Tarımda ekolojik, sosyal ve ekonomik olarak hepimizin faydasına olacak dönüşümleri gerçekleştirmek için küçük çabalarımızın hem kendi yaşamımızda hem de toplumda dönüştürücü etkiler yaratabilecek modellerden bir tanesi de
Toplum Destekli Tarım Modeli. Demek ki gıda şirketlerin kâr hırsına bırakılamayacak kadar önemli ve toplumun sahiplenmesi gereken bir konuymuş ki böyle bir isim vermişler.
NASIL BİR MODELMİŞ ACABA BU?
İlk olarak bizim gibi sağlıklı gıda tüketmek isteyen yereldeki akrabalar, eş-dost, iş arkadaşları, komşular, yoldaşlardan vs. oluşan küçük bir grup oluşturarak işe başlıyoruz. Hangi üründen ne kadar ihtiyacımız olduğunun kaba bir hesabını yapıyoruz. Kriterlerimizi, ortak beklentilerimizi net olarak belirliyoruz. Yerel pazardan ya da civardaki köylerden beklentilerimizi karşılayacak bir üretici arayışımız başlıyor. Üretici/üreticiler ve türeticilerin bir araya geldiği toplantılarla üretilecek gıda/ürün miktarı, üretimle ilgili kriterler, ürünün nasıl dağıtılacağı, üreticinin nasıl destekleneceği (iş gücü, para vs.) gibi konuları netleştiriyoruz. Dikkat etmemiz gereken nokta şu ki bu bir pazar alışverişi değil. Gideceğiz, üreticinin üretim sürecine tanık olacağız, ortak sofralarda buluşacağız, hasatta, ekimde yardım edeceğiz, çiftçimizin köpeğiyle, kedisiyle, ailesiyle dost olacağız. Çocuklarımız, biz, çiftçi, hepimiz için bir deneyim alanı olacak bu girişim.

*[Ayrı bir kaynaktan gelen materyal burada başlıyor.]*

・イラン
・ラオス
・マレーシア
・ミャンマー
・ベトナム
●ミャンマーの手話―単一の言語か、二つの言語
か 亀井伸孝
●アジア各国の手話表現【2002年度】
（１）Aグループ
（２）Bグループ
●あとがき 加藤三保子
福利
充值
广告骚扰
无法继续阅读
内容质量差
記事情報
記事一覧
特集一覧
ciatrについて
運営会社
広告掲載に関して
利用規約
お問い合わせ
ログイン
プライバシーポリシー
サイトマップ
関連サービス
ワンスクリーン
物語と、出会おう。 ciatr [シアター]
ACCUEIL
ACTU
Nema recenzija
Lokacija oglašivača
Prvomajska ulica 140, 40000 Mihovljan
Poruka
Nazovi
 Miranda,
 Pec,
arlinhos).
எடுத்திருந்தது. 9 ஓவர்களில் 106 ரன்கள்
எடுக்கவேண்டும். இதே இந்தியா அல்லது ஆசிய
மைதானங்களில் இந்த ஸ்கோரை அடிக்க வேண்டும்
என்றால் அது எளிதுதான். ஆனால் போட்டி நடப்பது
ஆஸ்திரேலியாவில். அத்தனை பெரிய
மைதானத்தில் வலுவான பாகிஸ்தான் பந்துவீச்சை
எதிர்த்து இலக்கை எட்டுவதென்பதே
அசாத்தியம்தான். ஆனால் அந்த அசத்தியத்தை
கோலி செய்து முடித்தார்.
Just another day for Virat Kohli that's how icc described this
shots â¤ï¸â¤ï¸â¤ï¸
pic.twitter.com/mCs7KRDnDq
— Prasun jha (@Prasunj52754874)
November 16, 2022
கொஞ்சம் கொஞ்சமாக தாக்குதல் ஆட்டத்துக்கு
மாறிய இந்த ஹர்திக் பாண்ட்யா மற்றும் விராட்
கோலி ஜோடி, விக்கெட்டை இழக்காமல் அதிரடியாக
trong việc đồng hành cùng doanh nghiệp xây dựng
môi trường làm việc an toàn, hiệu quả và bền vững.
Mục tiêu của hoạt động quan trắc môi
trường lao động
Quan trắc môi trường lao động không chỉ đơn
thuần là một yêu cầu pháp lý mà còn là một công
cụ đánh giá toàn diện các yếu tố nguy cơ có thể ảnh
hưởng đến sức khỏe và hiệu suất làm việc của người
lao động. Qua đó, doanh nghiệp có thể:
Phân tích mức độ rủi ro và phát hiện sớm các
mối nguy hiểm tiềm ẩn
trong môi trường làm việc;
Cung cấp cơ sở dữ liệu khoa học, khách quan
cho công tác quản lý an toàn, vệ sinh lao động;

Zamanla bir aile gibi olacağız, belki bir kolektife, belki bir kooperatife dönüşeceğiz, belki de böyle kalalım, güzel böyle diyeceğiz.
VE DERSİM
İl tarım müdürlüğünün analizinde Dersim’deki arazilerin küçük parçalı, dağınık, engebeli olması sebebiyle makineli tarımın gelişmemiş olması bitkisel üretimi sınırlayan sebeplerden biri olarak yorumlanmış. Makineli/modern tarımın gelişmemiş olması bir avantaj olarak da değerlendirilebilir. Bu sayede topraktaki minerallerin dengesi, doğadaki canlılık ve çeşitlilik de korunmuş oldu. Topraklarımız ekolojik üretim yöntemleriyle kısa sürede en verimli oranı yakalayabilecek durumda. 2011 il tarım müdürlüğü verilerine göre ilimizde 17 bin 222 aile işletmesinin bulunması ve bu işletmelerin yüzde 86’sının bitkisel ve hayvansal üretimi birlikte yürütmesi de bir avantaj olarak değerlendirilebilir.
Dersim’de toplum destekli tarım modelinin yayılması,
1. Kırsal alanlarda istihdam sorunu nedeniyle yaşanan göçün tersine dönmesine,
2. Toplum ve doğanın sağlığının ve dengesinin korunmasına,
3. Küresel tarım politikalarının Dersim özelinde boşa çıkmasına,
4. Dersim’in gıdada kendine yeterli bir konuma gelmesine,
5. Yaşanması muhtemel bir gıda krizinden ya da gıda fiyatlarındaki dalgalanmadan en az hasarla kurtulmasına,
6. Zengin olmasak ta ekolojik gıdalar tüketebilmemize,
7. Yaşamda ve karar alma süreçlerinde kolektif bir kültürün oluşmasına vesile olabilir.